LE FIANCÉ

Londinium, 152 apr. J.-C.

Cassius Malchus, le fiancé de Livia, était assis dans son bureau en compagnie de Blandus, son comptable en chef. Blandus déroulait des rouleaux et Cassius vérifiait les colonnes de chiffres. Chaque rouleau contenait un audit des taxes collectées dans les provinces de Britannia les trois mois précédents – un audit rondement mené.

En tant que procurateur, Cassius était responsable de la collecte, de la distribution et de la répartition de l’argent. Il s’agissait d’une position éminente et honorable, qui convenait à un homme de grande intégrité. Malheureusement, tyran sans scrupules et âpre au gain, Cassius ne correspondait pas à cet idéal. Le rôle de procurateur lui conférait donc un pouvoir immense et dévastateur.

À la tête d’une telle richesse, il achetait qui il voulait, sachant que tout homme était corruptible si les enjeux en valaient la chandelle.

Blandus, son ingénieux comptable, lui était redevable depuis treize ans, le jour où Cassius était tombé sur ses activités commerciales frauduleuses. Quand son escroquerie parvint aux oreilles de Cassius, Blandus avait déjà accumulé une petite fortune. La condamnation romaine pour un tel crime était le bannissement et la saisie de tous les biens. À la place, Cassius lui offrit la position importante et lucrative de comptable en chef. Il lui suffisait de continuer ses écritures créatives sur une bien plus grande échelle.
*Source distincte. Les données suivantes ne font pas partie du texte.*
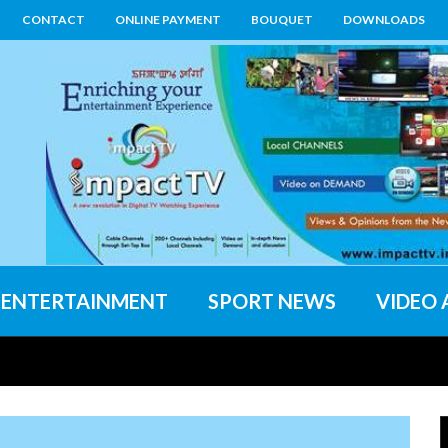
CONTACT
ONLINE PAYMENT
BOUQUET
DOWNLOADS
ENTERTAINMENT
SPORT NEWS
VIDEO 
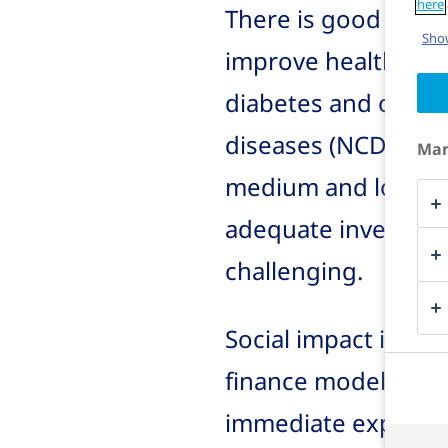
here
There is good evide
Show
improve health and
diabetes and othe
diseases (NCDs) can
Man
medium and long te
adequate investmen
challenging.
Social impact inves
finance models can
immediate expansio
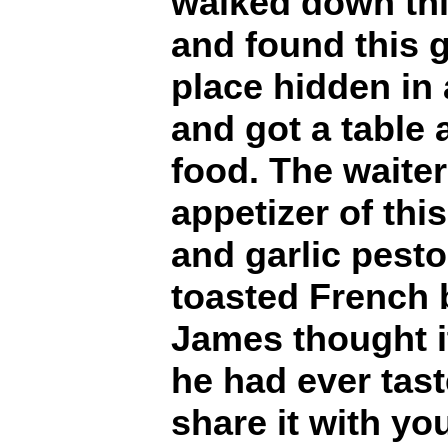
walked down thi
and found this gr
place hidden in 
and got a table
food. The waite
appetizer of thi
and garlic pesto
toasted French 
James thought i
he had ever tas
share it with yo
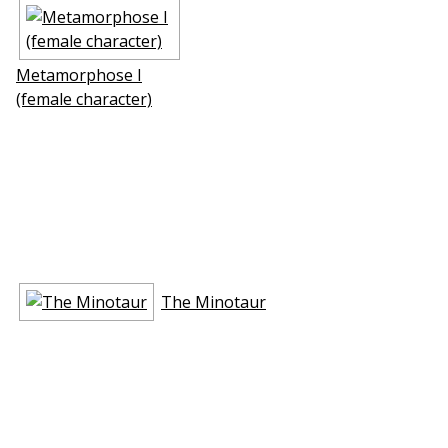
Metamorphose I
(female character)
The Minotaur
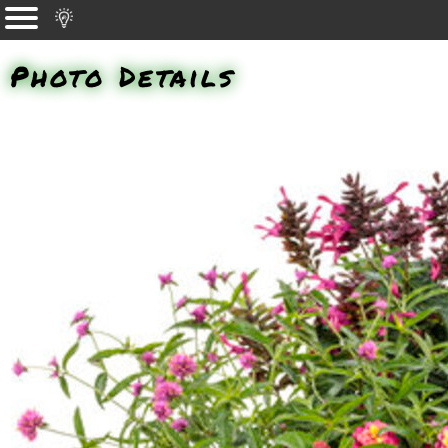
Photo Details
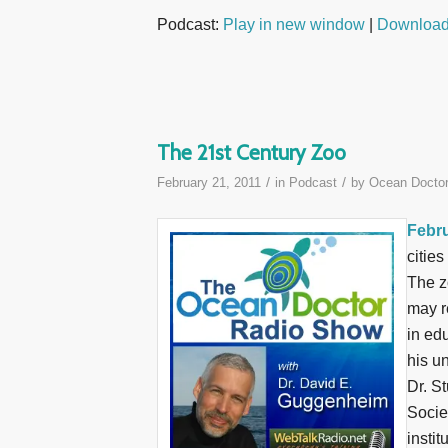
Podcast:
Play in new window
|
Downloa
The 21st Century Zoo
/
/
February 21, 2011
in
Podcast
by
Ocean Docto
Febru
citie
The z
may r
in ed
his un
Dr. S
Socie
instit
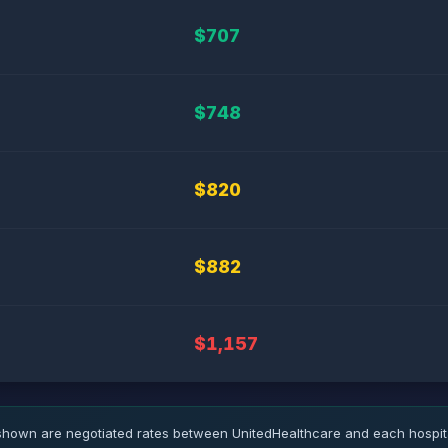
$707
$748
$820
$882
$1,157
hown are negotiated rates between UnitedHealthcare and each hospita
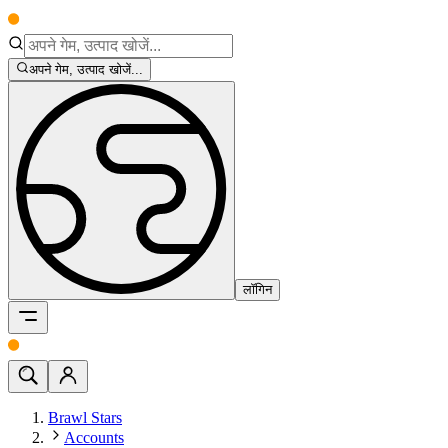
अपने गेम, उत्पाद खोजें...
लॉगिन
Brawl Stars
Accounts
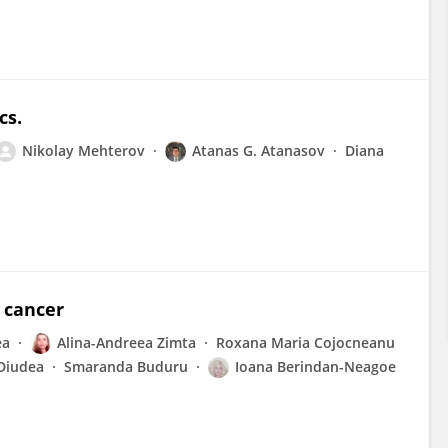
cs.
Nikolay Mehterov
Atanas G. Atanasov
Diana
 cancer
ea
Alina-Andreea Zimta
Roxana Maria Cojocneanu
Diudea
Smaranda Buduru
Ioana Berindan-Neagoe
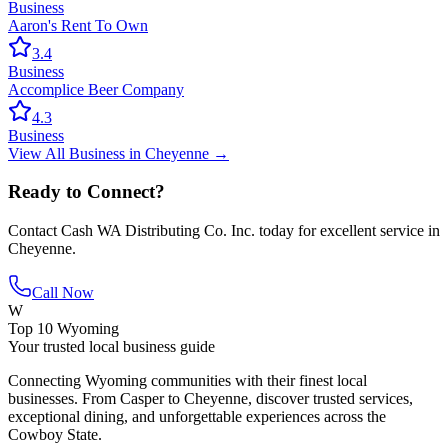
Business
Aaron's Rent To Own
3.4
Business
Accomplice Beer Company
4.3
Business
View All
Business
in
Cheyenne
→
Ready to Connect?
Contact
Cash WA Distributing Co. Inc.
today for excellent service in
Cheyenne
.
Call Now
W
Top 10 Wyoming
Your trusted local business guide
Connecting Wyoming communities with their finest local
businesses. From Casper to Cheyenne, discover trusted services,
exceptional dining, and unforgettable experiences across the
Cowboy State.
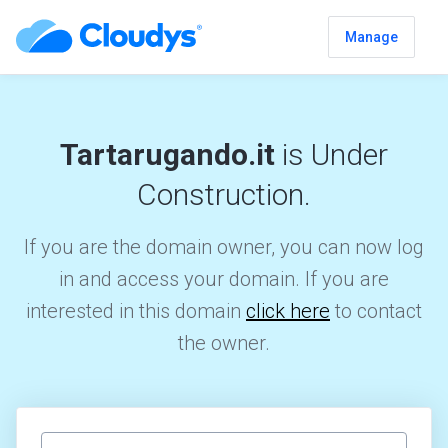
Manage
Tartarugando.it
is Under
Construction.
If you are the domain owner, you can now log
in and access your domain. If you are
interested in this domain
click here
to contact
the owner.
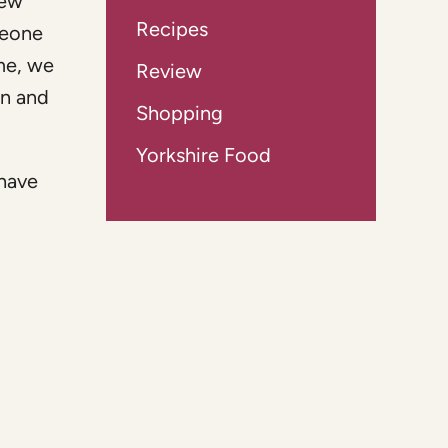
rew
Recipes
meone
me, we
Review
wn and
Shopping
Yorkshire Food
 have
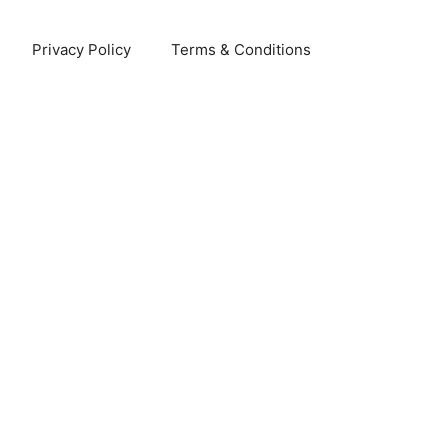
Privacy Policy
Terms & Conditions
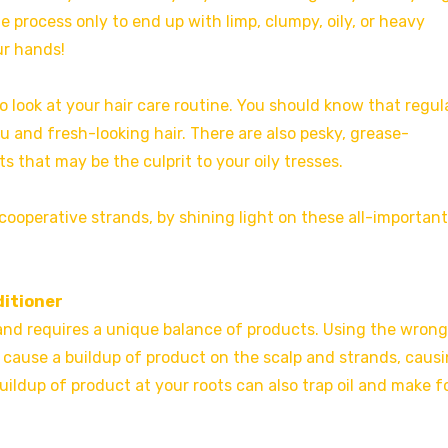
process only to end up with limp, clumpy, oily, or heavy
ur hands!
 to look at your hair care routine. You should know that regul
u and fresh-looking hair. There are also pesky, grease-
s that may be the culprit to your oily tresses.
ooperative strands, by shining light on these all-important
ditioner
nt and requires a unique balance of products. Using the wrong
 cause a buildup of product on the scalp and strands, caus
uildup of product at your roots can also trap oil and make f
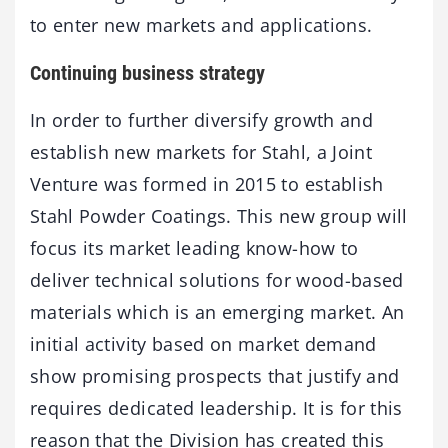
to enter new markets and applications.
Continuing business strategy
In order to further diversify growth and
establish new markets for Stahl, a Joint
Venture was formed in 2015 to establish
Stahl Powder Coatings. This new group will
focus its market leading know-how to
deliver technical solutions for wood-based
materials which is an emerging market. An
initial activity based on market demand
show promising prospects that justify and
requires dedicated leadership. It is for this
reason that the Division has created this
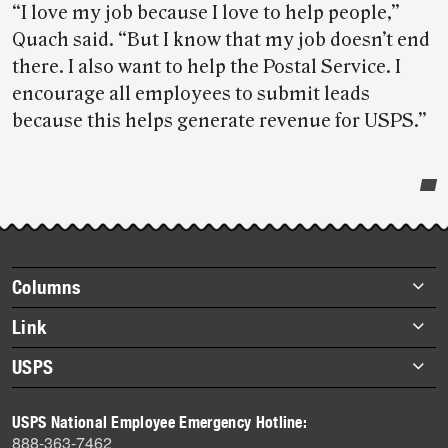
“I love my job because I love to help people,”
Quach said. “But I know that my job doesn’t end
there. I also want to help the Postal Service. I
encourage all employees to submit leads
because this helps generate revenue for USPS.”
Post-
story
highlights
Footer
Columns
items
Briefs
Link
Datebook
About Link
USPS
Heroes
Archives
About USPS
History
USPS National Employee Emergency Hotline:
Newsroom
888-363-7462
Mail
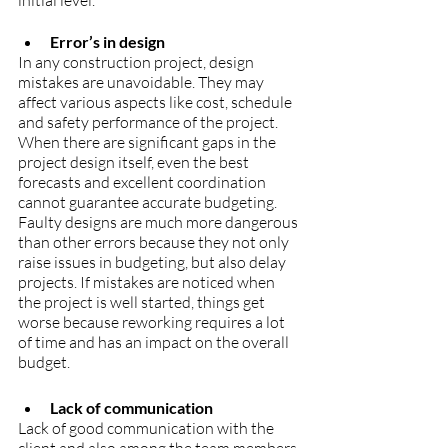
initial level.
Error’s in design
In any construction project, design 
mistakes are unavoidable. They may 
affect various aspects like cost, schedule 
and safety performance of the project. 
When there are significant gaps in the 
project design itself, even the best 
forecasts and excellent coordination 
cannot guarantee accurate budgeting. 
Faulty designs are much more dangerous 
than other errors because they not only 
raise issues in budgeting, but also delay 
projects. If mistakes are noticed when 
the project is well started, things get 
worse because reworking requires a lot 
of time and has an impact on the overall 
budget.
Lack of communication
Lack of good communication with the 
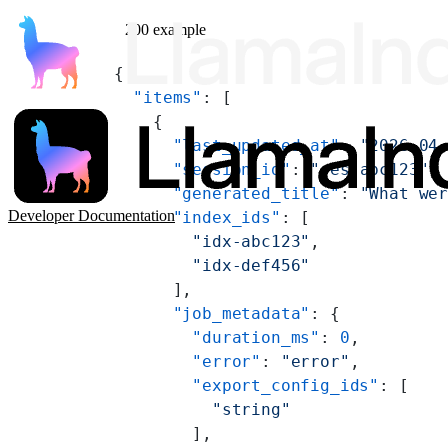
200 example
{
  "items"
: [
    {
      "last_updated_at"
: 
"2026-04
      "session_id"
: 
"ses-abc123"
,
      "generated_title"
: 
"What we
Developer Documentation
      "index_ids"
: [
        "idx-abc123"
,
        "idx-def456"
      ],
      "job_metadata"
: {
        "duration_ms"
: 
0
,
        "error"
: 
"error"
,
        "export_config_ids"
: [
          "string"
        ],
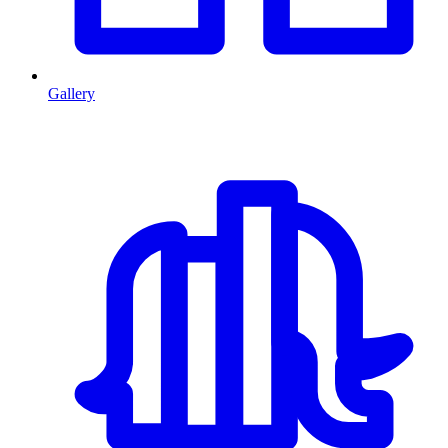
Gallery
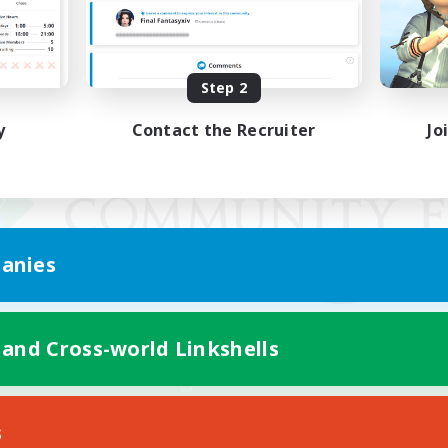
Step 2
y
Contact the Recruiter
Jo
anies
 and Cross-world Linkshells
Mobile Version
s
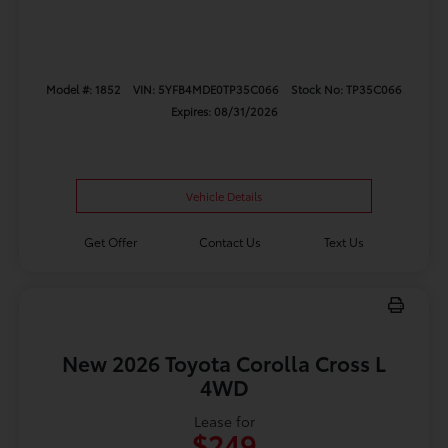
Model #: 1852
VIN: 5YFB4MDE0TP35C066
Stock No: TP35C066
Expires: 08/31/2026
Vehicle Details
Get Offer
Contact Us
Text Us
New 2026 Toyota Corolla Cross L
4WD
Lease for
$249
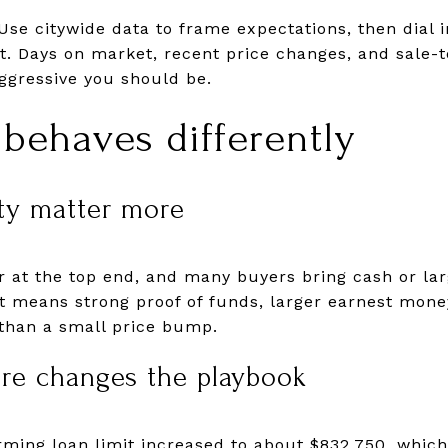
Use citywide data to frame expectations, then dial
t. Days on market, recent price changes, and sale-to
ggressive you should be.
behaves differently
ty matter more
r at the top end, and many buyers bring cash or larg
t means strong proof of funds, larger earnest mone
 than a small price bump.
ure changes the playbook
rming loan limit increased to about $832,750, whic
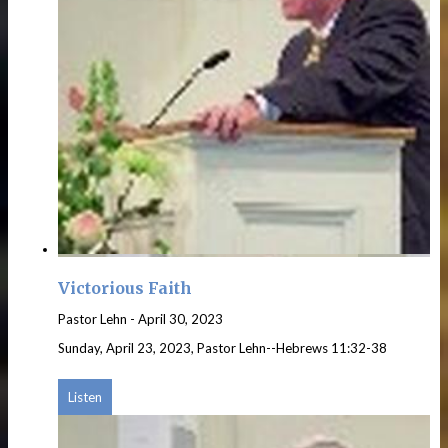
Victorious Faith
Pastor Lehn
-
April 30, 2023
Sunday, April 23, 2023, Pastor Lehn--Hebrews 11:32-38
Listen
Cassius savait qu’il pouvait avoir totalement confiance en Blandus. Primo, celui-ci risquait très gros financièrement et secundo, il voulait vivre. Personne ne comprenait mieux que lui la profondeur et l’étendue de la cruauté de Cassius. S’il souhaitait un jour se dégager des liens qui le liaient au procurateur, ni lui, ni sa femme, ni leurs deux fillettes ne verraient le jour suivant se lever.

Quand Cassius eut terminé de signer les audits de la province, Blandus se racla la gorge.

— Nous avons rencontré un petit problème avec Janus, le marchand d’olives.

Cassius pencha la tête vers Blandus et attendit.

— Il a exprimé un certain… malaise devant sa… « prime d’assurance ».

Cassius haussa les épaules.

— Eh bien il aura la visite de la garde spéciale demain.

La garde spéciale possédait des talents spécifiques. Les trois colosses les plus doués – Otho, Pontius et Rufus – patientaient sans mot dire à la porte. Personne n’entrait sans être invité. Ces trois-là le servaient depuis la légion. Cassius, leur capitaine à l’époque, les avait surpris en train de battre à mort deux autres soldats pour une dette de jeu. Il avait immédiatement reconnu en eux la soif de sang sadique dont il aurait besoin au cours de son activité future. Au lieu de leur infliger une punition, il les embaucha. Afin de cimenter leur engagement et leur obéissance, il leur procura des épouses richement dotées.

La sauvagerie et l’insensibilité de ces guerriers faisaient d’eux des gardiens efficaces et puissants, mais aussi des collecteurs d’impôts parfaits. Même si Cassius n’avait pas besoin de sa garde spéciale pour ses recouvrements officiels, ils étaient responsables de l’application de sa « prime d’assurance » additionnelle, celle que les propriétaires de magasins et les marchands payaient pour protéger leur propriété des incendies et du vandalisme… deux dommages qui arrivaient inexplicablement s’ils ne s’en acquittaient pas. En général, un entrepôt rempli d’un stock inutilisable suffisait à ouvrir la bourse d’un marchand, mais s’il refusait encore de régler la taxe, un membre de sa famille finissait très vite par flotter sur le ventre dans la Tamesis, le fleuve vaste et profond de Londinium. Une troisième visite de la garde spéciale était rarement nécessaire.

Bien que Cassius eût un réseau immense et compliqué d’agents à son service, ces trois-là travaillaient pour lui depuis le début et diligemment. Ils aimaient leur emploi et il les estimait.

Cassius scellait le dernier rouleau quand Otho frappa avec déférence à la porte et entra.

— Qu’y a-t-il, homme ? demanda Cassius, les sourcils froncés.

— Monsieur, Domitus Natalis et les dames Flavia et Livia vous attendent.

— Ah ! Merci, Otho. Conduis-les dans l’atrium et offre-leur du vin épicé. J’arrive tout de suite.

Cassius rangea les rouleaux dans son coffre-fort et tourna la lourde clé en fer.

— Blandus, il me faudrait des fonds supplémentaires. Je veux que mon mariage soit un événement mondain digne d’un empereur.